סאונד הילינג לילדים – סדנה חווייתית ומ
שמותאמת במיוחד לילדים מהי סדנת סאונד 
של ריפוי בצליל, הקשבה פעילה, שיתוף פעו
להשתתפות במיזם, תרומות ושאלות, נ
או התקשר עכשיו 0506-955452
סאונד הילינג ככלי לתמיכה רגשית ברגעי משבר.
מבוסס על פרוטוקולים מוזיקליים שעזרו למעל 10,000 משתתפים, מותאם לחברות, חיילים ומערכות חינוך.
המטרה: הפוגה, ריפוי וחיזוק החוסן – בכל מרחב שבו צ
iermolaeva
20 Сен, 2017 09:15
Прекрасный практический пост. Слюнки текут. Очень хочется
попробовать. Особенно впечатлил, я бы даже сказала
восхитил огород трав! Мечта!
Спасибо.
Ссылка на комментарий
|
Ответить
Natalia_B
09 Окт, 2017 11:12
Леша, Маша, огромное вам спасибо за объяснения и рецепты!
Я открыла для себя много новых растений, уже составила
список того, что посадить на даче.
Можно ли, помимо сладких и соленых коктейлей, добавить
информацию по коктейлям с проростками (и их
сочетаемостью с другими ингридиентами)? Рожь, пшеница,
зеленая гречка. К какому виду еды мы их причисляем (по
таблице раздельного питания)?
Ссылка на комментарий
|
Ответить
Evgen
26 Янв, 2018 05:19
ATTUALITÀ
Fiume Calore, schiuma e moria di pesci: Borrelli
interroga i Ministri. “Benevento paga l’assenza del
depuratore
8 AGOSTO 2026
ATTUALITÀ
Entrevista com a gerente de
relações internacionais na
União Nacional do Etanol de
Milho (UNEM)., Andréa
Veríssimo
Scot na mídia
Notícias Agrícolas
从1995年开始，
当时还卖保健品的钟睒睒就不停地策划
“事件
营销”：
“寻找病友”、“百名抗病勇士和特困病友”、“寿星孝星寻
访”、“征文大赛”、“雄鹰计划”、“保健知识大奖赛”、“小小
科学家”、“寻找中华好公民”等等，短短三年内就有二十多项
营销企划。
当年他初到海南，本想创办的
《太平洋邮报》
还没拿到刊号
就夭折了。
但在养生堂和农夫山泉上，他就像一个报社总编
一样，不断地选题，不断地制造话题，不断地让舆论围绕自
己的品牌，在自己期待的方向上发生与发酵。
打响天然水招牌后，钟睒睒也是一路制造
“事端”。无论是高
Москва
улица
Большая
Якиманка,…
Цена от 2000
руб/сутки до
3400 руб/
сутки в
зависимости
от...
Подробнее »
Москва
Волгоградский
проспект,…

========================================================================

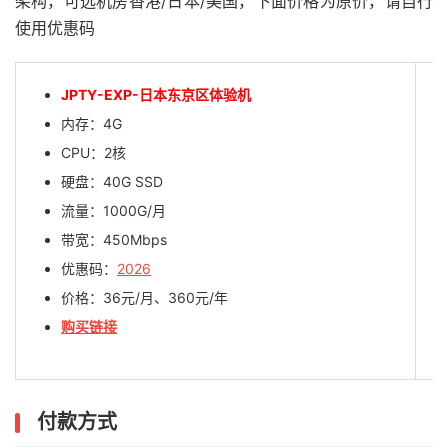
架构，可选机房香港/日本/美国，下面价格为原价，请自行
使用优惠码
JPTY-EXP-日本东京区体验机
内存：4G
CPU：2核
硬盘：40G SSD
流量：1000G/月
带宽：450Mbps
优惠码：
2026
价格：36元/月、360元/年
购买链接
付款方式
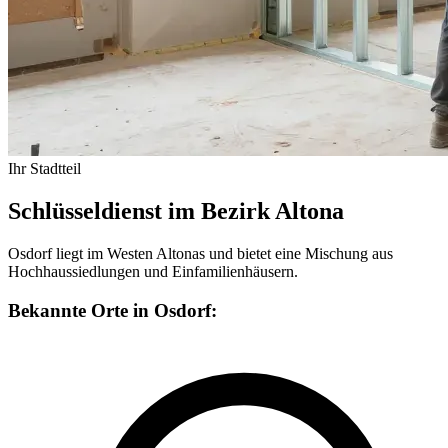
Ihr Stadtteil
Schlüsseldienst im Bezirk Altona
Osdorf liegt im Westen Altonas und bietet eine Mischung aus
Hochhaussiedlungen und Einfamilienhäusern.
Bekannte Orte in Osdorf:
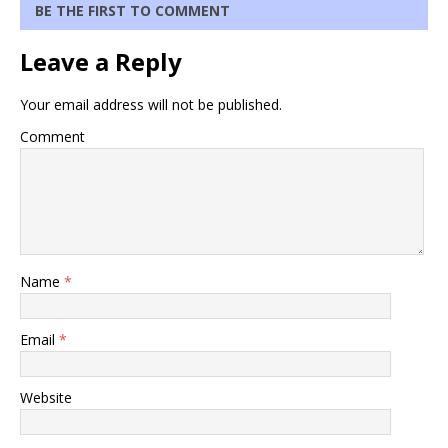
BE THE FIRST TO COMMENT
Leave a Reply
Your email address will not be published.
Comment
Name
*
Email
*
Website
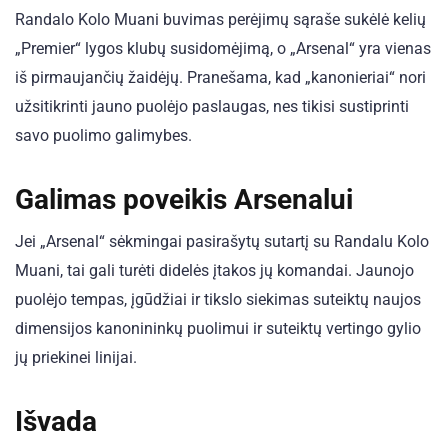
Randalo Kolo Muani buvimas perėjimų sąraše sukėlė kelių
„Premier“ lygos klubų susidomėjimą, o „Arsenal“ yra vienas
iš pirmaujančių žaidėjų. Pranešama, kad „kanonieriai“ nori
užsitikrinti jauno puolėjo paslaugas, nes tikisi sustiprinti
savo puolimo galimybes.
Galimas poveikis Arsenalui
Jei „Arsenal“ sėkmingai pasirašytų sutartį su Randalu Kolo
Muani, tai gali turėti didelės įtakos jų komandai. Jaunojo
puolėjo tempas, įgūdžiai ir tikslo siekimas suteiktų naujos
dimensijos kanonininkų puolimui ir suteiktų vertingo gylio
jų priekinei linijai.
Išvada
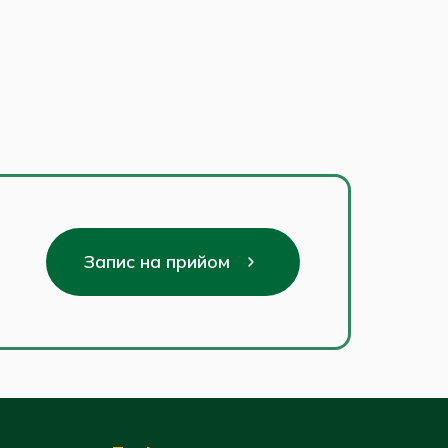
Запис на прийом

========================================================================

Search the data above for the string "Kolo". Report every line where it is found.

Randalo Kolo Muani buvimas perėjimų sąraše sukėlė kelių
Jei „Arsenal“ sėkmingai pasirašytų sutartį su Randalu Kolo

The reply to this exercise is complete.